Wednesday, July 16, 2008

Book covers

Done with the book workshop! yay! We got very good feedback though. My teammates and I went out for a celebratory pizza dinner last night. We worked pretty well together, but I don't think we're going to end up best friends-- last week there was just too much tension and too little sleep. Dinner was a quiet event.

I'm glad to be done. Designing book jackets sounds more glamorous than it was-- I spent most of my time googling for images and resizing things and downloading fonts with names like Bleeding Cowboy. It was hard to compete with the more experienced designers, although they all helped me out with the design programs. Everyone was very collaborative. We also had two adult supervisors who gave us advice and and tried to keep us in line (but I was bitter because neither of them knew anything about InDesign or Photoshop). One of the supervisors advised me to lay off the Bleeding Cowboy and try a much simpler typeface like Gil Sans. Then she started reminiscing. "I love Gil Sans. It's good for everything. We used to ask each other, 'If you could only take two fonts on a desert island, which would they be?' And I would always choose Gil Sans. It's plain, but so elegant."

Now, a retrospective of the book covers I made last week:

The first was Adobe: Authentic Techniques, Modern Designs. I really wanted to call it Adobe! but no one listened to me. This cover was relatively easy to make and turned out well despite the fact that I had no design skills yet. I spent half the day watching InDesign tutorial videos and the rest of the day browsing flickr for photos of adobe.


That's a picture of the Santa Fe opera house.
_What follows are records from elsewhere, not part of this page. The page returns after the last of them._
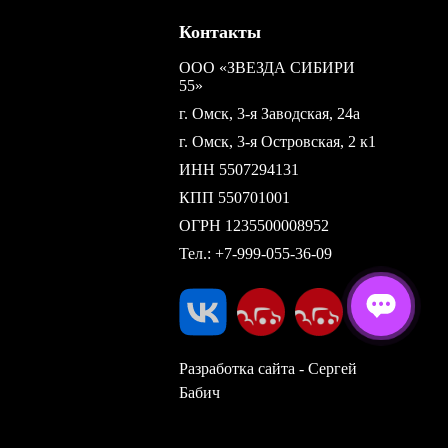
Контакты
ООО «ЗВЕЗДА СИБИРИ
55»
г. Омск, 3-я Заводская, 24а
г. Омск, 3-я Островская, 2 к1
ИНН 5507294131
КПП 550701001
ОГРН 1235500008952
Тел.:
+7-999-055-36-09
Разработка сайта - Сергей
Бабич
After that I was feeling really ambitious. I decided to go all out for The Forager's Guide to the Southwest. I made five different versions of this cover, but the only one I have in pdf form is the final version. It's okay, the others weren't very good.



Note the Alaskan fireweed and Mt. McKinley in the background.
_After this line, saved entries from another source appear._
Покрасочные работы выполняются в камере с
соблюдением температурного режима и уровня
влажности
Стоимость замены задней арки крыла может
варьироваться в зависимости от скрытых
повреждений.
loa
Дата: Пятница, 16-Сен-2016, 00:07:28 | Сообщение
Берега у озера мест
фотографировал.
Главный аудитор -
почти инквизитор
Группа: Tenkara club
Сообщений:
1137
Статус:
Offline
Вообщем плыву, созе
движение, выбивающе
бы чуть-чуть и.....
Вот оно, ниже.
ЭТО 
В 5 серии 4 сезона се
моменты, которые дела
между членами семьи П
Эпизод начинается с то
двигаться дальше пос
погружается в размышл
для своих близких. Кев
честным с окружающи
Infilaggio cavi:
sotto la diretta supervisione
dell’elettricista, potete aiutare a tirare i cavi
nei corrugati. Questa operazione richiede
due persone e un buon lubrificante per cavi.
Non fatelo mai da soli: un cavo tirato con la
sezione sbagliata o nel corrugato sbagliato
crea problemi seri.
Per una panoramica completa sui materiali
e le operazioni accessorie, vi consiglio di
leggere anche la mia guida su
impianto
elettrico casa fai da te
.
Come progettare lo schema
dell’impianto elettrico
The next book, The Prejudiced Brain, was touch and go for a while. My teammates tried to wrest away my design authority after Sessalee Hensley dismissed my cover with a single word: "dullsville." Dullsville! Sessalee is the fiction buyer for Barnes & Noble, and everyone in the publishing world speaks of her in mixed tones of resentment and envy. Before meeting her, I pictured her as a literary Anna Wintour, but she actually looks more like a big blonde public librarian. We met with her to "sell" three of our books. Sessalee told us The Prejudiced Brain was right up her alley, that she would read it in a heartbeat, but that the cover was...you know. That was the version I posted last week. (Joanne, you were right, it needed work.)

Then my teammates tried to commission another guy from our group to design the cover. He made it in 3 hours and my team loved it. It was a picture of a guy in a museum, looking at three framed pictures: an astronaut, a housewife, and a dumpster. I was irritated... I continued making changes to my own cover:



See, much more fun! (And that font is Gil Sans.)

My final cover was for a book called States of the West: Four Perspectives on the Identity of a Region. It was a book of essays about the new American West. Boring title. "Can we change it, please?" I asked my group, and got back a short email from one of the editors. "I actually like the title," she wrote. "We put a lot of thought into it. The double entendre of 'states' is nice, and it's clear and concise." Okay, fine. She got her title, I got my brain cover.